Data START
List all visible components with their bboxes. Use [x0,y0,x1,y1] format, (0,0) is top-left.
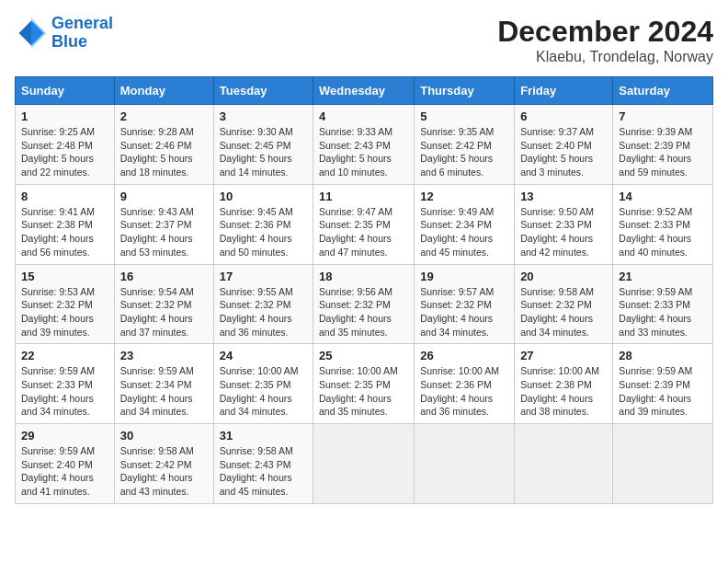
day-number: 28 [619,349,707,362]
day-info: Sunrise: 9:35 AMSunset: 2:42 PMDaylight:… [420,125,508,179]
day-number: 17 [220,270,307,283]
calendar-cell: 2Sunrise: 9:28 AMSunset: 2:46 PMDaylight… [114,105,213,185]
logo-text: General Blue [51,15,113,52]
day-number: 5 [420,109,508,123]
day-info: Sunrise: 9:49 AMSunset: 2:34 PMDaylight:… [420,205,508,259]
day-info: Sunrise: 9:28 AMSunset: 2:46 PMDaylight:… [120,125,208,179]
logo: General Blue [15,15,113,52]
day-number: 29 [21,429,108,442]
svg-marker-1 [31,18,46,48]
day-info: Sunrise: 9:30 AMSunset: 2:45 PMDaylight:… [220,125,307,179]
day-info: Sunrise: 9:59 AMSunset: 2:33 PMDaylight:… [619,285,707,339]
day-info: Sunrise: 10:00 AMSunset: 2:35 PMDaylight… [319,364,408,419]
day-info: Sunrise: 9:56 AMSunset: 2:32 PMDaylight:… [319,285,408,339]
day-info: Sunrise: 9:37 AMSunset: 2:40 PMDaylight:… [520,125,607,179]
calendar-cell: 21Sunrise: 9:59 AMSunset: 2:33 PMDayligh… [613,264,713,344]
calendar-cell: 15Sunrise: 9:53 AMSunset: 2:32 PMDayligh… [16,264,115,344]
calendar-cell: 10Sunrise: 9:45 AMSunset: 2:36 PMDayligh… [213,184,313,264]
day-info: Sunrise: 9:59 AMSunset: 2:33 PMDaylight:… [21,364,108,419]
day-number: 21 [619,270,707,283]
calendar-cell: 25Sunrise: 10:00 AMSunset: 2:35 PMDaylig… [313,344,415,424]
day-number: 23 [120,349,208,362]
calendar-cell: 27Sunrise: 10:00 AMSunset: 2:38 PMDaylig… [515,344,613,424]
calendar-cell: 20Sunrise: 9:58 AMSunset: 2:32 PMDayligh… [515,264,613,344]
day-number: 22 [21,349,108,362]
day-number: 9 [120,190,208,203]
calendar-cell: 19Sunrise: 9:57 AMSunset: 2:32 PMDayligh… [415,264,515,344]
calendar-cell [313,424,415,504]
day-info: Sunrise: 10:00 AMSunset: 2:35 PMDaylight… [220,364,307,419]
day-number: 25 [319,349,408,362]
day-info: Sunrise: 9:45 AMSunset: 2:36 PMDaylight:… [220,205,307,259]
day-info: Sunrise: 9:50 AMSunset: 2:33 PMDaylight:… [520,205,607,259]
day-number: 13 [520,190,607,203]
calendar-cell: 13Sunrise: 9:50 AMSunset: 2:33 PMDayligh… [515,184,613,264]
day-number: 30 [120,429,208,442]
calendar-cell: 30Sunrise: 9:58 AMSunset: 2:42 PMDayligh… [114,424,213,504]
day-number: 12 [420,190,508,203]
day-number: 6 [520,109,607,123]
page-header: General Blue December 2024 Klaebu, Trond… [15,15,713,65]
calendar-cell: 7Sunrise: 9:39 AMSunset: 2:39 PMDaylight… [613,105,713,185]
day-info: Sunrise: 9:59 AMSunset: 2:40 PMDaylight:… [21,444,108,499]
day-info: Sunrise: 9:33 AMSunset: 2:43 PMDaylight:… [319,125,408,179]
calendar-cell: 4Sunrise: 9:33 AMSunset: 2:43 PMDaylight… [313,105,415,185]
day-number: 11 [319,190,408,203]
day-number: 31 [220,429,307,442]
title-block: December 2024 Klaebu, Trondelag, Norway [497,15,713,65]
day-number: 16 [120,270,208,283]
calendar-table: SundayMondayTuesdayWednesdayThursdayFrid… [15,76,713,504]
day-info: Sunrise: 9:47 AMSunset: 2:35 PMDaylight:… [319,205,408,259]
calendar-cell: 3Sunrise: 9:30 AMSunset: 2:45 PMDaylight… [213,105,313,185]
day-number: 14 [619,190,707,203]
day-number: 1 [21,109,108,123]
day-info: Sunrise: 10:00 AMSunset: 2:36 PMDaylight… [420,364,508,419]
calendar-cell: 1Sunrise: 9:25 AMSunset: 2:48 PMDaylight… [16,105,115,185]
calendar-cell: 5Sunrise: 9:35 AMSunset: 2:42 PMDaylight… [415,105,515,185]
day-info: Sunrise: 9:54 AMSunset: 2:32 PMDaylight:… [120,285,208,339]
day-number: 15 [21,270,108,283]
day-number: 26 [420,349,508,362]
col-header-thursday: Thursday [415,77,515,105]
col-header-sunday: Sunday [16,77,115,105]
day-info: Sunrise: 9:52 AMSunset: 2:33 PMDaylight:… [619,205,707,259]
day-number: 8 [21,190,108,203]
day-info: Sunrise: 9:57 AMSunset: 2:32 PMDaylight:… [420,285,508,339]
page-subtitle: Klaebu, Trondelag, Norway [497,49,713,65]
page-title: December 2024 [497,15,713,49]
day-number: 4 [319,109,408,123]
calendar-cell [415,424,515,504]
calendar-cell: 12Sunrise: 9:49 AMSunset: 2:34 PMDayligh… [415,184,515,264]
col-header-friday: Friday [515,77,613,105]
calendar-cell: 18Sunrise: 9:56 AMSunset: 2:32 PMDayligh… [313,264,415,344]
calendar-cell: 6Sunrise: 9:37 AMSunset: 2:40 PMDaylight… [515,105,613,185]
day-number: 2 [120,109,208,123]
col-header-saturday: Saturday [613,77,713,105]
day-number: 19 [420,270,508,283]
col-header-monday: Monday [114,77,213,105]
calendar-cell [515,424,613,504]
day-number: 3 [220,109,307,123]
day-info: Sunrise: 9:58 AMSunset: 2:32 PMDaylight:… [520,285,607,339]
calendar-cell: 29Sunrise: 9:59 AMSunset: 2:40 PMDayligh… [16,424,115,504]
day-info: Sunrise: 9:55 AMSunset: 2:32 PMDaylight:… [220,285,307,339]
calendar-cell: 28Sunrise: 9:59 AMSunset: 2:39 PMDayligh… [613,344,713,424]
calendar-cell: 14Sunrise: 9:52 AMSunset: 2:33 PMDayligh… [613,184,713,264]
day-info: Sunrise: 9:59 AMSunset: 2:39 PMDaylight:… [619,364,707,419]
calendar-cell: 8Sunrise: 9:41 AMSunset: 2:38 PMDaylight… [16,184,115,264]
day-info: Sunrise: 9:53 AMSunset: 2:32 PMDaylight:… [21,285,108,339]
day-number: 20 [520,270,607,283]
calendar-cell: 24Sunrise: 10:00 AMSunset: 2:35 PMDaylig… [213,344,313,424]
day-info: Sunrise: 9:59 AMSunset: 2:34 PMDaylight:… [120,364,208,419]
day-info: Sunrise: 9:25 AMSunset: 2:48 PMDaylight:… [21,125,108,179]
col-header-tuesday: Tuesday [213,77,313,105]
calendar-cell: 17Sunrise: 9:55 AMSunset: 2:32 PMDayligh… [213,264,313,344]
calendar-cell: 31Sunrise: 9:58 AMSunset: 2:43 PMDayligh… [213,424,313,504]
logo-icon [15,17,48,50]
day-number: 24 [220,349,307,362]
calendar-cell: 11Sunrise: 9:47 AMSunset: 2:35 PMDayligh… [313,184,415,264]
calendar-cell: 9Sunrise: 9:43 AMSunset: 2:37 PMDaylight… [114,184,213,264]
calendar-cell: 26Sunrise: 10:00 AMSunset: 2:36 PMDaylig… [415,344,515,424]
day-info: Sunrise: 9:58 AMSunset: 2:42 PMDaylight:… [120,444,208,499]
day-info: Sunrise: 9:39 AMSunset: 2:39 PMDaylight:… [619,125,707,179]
Data END
Data START
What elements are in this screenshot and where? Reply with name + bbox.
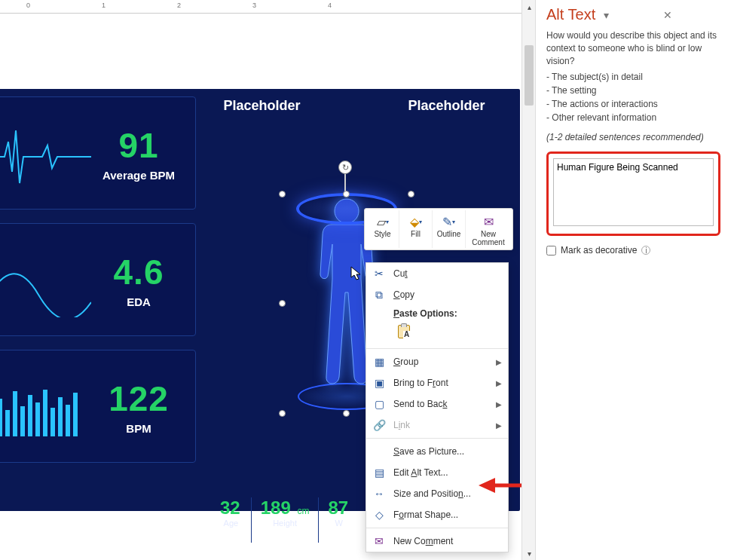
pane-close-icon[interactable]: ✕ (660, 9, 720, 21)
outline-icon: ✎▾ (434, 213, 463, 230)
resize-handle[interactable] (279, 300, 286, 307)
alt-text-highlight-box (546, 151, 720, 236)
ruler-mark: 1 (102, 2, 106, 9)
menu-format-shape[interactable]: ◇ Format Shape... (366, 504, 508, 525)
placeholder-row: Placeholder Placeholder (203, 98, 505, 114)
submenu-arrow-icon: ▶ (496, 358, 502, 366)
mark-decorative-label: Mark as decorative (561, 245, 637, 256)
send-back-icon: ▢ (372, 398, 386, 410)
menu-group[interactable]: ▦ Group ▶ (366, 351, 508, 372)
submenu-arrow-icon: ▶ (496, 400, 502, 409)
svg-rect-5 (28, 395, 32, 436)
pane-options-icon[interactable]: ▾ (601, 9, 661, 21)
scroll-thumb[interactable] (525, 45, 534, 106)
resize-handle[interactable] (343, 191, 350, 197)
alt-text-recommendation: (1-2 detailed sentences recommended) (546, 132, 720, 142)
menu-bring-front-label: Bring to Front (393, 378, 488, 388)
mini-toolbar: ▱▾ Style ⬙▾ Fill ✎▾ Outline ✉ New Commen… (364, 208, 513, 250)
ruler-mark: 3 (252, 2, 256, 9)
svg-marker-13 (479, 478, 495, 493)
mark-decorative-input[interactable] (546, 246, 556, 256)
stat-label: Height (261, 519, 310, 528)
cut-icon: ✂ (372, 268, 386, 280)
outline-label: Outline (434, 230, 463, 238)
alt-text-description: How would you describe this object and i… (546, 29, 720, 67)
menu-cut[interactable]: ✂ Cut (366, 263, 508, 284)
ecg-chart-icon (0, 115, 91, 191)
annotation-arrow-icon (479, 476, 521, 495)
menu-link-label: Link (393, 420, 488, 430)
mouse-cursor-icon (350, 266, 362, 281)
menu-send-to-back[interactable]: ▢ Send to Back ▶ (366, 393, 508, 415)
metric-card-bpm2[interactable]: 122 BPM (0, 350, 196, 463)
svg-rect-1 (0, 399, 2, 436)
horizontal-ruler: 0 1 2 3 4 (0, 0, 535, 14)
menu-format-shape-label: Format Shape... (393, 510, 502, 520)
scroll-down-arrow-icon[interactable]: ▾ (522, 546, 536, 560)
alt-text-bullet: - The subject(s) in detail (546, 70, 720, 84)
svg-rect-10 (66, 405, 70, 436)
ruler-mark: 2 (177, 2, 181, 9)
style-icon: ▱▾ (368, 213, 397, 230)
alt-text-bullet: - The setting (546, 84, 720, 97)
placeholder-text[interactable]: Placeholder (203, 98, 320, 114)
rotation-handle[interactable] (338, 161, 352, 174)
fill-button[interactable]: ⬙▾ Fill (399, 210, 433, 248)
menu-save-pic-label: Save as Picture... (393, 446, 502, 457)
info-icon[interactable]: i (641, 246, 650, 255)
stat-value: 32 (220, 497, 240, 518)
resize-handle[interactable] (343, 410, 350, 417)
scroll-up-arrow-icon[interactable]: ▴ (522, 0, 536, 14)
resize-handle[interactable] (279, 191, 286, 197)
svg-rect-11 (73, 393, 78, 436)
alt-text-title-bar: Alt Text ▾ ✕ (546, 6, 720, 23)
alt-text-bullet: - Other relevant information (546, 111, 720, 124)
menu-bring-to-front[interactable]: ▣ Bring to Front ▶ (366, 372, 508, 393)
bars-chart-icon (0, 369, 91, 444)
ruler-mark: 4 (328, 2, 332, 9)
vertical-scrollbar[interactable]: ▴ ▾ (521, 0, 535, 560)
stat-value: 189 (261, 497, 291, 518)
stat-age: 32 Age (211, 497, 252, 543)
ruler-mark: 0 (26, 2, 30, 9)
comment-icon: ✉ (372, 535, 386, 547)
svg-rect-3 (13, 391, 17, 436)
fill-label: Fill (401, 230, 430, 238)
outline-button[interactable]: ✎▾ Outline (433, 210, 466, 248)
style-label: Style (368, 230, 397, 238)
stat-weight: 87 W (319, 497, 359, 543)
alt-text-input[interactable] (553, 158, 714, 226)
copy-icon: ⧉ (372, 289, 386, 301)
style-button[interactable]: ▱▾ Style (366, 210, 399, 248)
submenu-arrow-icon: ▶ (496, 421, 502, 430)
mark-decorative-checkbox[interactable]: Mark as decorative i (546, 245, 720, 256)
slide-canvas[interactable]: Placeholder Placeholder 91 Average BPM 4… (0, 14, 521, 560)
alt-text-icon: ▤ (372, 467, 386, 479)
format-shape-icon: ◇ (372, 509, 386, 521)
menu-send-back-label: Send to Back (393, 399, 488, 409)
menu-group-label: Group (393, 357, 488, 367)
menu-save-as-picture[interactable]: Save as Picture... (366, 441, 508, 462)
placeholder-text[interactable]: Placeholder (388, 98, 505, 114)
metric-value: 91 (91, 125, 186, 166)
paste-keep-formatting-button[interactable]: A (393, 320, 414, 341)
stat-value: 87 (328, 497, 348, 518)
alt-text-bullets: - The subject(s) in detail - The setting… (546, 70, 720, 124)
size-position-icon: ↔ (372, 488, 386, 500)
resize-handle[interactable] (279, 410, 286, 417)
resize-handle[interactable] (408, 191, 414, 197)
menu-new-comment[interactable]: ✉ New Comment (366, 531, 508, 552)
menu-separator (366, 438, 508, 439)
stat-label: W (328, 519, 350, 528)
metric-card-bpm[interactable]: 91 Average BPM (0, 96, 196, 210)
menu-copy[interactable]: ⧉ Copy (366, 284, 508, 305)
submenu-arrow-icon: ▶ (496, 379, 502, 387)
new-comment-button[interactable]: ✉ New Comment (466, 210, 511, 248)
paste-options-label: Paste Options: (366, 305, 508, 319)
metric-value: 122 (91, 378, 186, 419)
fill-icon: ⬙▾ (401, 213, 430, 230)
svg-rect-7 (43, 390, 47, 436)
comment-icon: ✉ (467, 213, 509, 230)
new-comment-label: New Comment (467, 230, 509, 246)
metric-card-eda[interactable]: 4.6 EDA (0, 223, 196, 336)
Data END
Data START
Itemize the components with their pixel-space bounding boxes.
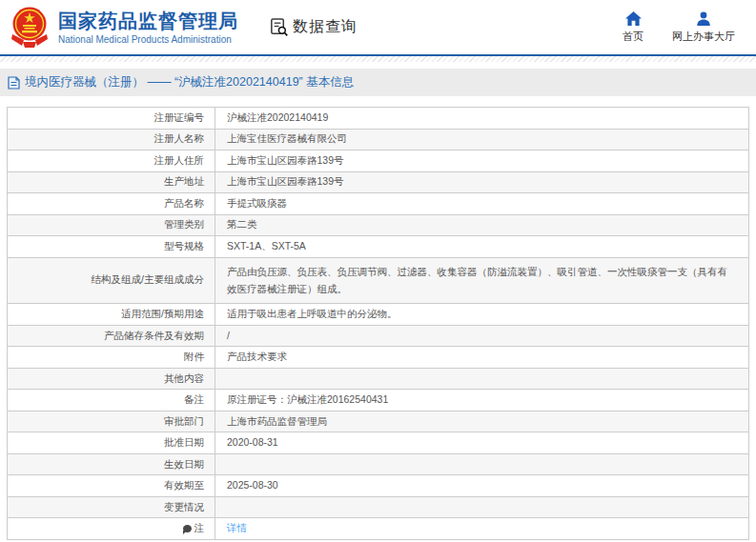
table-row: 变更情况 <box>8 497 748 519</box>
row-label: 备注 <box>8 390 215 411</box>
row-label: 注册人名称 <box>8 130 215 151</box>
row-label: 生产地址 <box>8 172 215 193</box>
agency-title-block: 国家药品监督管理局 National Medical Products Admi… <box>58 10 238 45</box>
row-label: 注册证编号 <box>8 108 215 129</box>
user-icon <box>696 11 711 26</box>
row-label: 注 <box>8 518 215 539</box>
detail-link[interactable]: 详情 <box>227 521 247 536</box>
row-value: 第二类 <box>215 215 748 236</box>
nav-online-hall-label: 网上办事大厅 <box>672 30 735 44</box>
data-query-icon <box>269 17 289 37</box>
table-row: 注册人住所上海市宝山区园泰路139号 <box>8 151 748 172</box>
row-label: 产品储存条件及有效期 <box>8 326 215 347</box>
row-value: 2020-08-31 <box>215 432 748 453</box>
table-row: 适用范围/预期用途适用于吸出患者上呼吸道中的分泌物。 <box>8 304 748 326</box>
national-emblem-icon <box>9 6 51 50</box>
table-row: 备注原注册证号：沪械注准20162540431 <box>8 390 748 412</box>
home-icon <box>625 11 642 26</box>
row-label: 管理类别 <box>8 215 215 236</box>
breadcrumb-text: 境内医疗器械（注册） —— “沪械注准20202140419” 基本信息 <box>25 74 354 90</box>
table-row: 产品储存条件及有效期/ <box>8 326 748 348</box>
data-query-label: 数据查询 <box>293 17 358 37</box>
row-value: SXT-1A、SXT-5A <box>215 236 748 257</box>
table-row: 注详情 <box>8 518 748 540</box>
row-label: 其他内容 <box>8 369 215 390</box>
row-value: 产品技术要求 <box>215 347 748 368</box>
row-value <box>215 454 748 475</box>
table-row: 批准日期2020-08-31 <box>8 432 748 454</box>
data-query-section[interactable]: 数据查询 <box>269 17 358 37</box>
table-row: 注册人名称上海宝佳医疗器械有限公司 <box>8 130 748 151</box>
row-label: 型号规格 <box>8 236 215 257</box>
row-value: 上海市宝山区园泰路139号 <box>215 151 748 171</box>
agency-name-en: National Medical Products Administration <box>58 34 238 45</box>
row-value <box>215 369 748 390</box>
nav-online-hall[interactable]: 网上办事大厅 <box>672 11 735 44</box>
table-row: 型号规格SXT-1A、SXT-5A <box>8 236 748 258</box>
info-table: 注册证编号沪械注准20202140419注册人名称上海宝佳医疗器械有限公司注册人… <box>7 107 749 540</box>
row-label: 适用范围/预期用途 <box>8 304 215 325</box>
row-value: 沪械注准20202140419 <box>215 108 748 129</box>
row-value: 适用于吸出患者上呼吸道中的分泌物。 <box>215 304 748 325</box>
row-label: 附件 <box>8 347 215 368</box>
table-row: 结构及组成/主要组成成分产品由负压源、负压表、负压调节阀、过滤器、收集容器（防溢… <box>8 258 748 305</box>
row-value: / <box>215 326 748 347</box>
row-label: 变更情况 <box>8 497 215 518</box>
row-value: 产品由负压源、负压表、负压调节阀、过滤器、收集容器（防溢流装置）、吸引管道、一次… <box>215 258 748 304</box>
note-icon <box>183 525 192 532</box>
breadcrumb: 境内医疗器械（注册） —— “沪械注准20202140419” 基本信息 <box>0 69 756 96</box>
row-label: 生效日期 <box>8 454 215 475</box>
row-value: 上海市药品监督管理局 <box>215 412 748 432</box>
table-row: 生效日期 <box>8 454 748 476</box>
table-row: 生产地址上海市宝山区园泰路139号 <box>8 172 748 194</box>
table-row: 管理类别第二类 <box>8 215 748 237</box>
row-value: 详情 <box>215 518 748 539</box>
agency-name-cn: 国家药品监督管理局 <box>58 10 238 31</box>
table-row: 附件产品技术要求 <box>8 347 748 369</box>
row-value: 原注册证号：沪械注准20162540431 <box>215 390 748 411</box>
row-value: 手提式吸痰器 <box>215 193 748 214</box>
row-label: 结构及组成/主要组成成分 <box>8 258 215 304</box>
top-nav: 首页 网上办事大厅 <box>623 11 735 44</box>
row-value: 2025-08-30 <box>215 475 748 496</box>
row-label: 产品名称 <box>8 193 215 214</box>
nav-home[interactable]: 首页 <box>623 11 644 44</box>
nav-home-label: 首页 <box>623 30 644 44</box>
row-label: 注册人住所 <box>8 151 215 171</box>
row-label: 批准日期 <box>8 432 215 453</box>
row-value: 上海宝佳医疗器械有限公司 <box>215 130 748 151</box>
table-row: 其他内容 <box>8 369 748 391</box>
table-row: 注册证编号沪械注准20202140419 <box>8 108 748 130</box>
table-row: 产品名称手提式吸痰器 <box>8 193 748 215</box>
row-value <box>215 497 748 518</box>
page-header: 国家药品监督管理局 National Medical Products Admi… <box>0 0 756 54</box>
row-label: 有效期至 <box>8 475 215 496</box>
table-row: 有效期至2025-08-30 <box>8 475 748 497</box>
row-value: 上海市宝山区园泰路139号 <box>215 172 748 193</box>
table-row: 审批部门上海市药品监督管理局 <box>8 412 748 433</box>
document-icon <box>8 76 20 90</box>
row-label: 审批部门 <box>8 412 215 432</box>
Data END
◆ **What you will do**: Provide only the count of lines above in which the word "breadcrumb" occurs.

◆ **Exercise answer**: 2